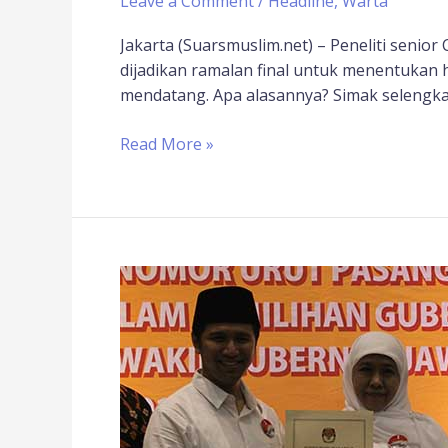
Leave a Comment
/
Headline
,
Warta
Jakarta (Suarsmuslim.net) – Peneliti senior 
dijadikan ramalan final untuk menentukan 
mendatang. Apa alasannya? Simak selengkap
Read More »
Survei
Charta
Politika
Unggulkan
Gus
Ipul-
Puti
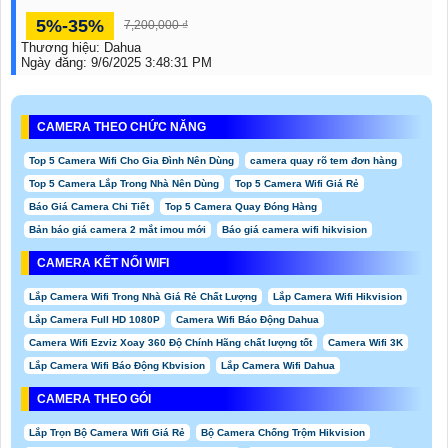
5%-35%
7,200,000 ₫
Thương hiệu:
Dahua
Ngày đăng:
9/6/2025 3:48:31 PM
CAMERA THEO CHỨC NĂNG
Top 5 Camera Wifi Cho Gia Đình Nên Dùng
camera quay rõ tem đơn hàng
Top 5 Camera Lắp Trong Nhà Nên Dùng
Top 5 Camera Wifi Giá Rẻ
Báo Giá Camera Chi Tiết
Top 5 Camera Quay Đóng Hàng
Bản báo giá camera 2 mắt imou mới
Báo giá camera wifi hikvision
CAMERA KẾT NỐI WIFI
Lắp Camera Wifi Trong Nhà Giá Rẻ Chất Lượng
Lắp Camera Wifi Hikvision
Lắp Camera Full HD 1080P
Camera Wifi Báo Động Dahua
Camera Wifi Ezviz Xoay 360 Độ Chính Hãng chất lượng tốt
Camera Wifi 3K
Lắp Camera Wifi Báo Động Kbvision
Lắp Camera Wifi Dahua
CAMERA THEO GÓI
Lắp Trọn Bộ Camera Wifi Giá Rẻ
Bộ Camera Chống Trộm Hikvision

○ ○ ○

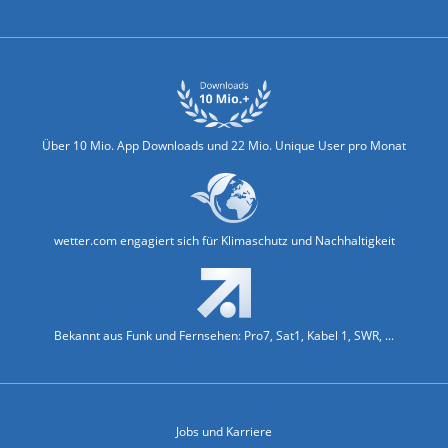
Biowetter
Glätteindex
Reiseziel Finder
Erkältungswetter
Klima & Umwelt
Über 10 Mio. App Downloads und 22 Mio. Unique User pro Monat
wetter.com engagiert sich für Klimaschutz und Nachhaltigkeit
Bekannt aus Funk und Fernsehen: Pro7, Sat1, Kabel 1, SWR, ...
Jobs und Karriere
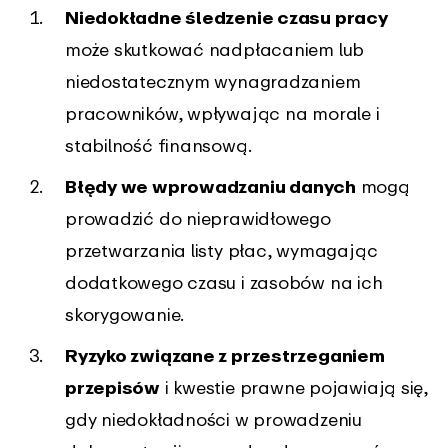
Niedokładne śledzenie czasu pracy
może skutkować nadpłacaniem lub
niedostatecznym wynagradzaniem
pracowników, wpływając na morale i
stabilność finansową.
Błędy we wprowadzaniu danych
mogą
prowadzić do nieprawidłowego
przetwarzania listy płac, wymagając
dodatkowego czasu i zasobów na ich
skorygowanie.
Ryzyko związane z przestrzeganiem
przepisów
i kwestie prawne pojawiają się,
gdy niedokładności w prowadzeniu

○ ○ ○

◆ EXERCISE OBJECTIVE: Out of the records above, return only the lines from the one with "Leave a Comment" through the one with "Báo Giá Camera Chi Tiết", exactly, and none of the pictures.

◆ EXERCISE OUTPUT:
Leave a Comment
/
Headline
,
Warta
Jakarta (Suarsmuslim.net) – Peneliti senior 
dijadikan ramalan final untuk menentukan 
mendatang. Apa alasannya? Simak selengkap
Read More »
Survei
Charta
Politika
Unggulkan
Gus
Ipul-
Puti
5%-35%
7,200,000 ₫
Thương hiệu:
Dahua
Ngày đăng:
9/6/2025 3:48:31 PM
CAMERA THEO CHỨC NĂNG
Top 5 Camera Wifi Cho Gia Đình Nên Dùng
camera quay rõ tem đơn hàng
Top 5 Camera Lắp Trong Nhà Nên Dùng
Top 5 Camera Wifi Giá Rẻ
Báo Giá Camera Chi Tiết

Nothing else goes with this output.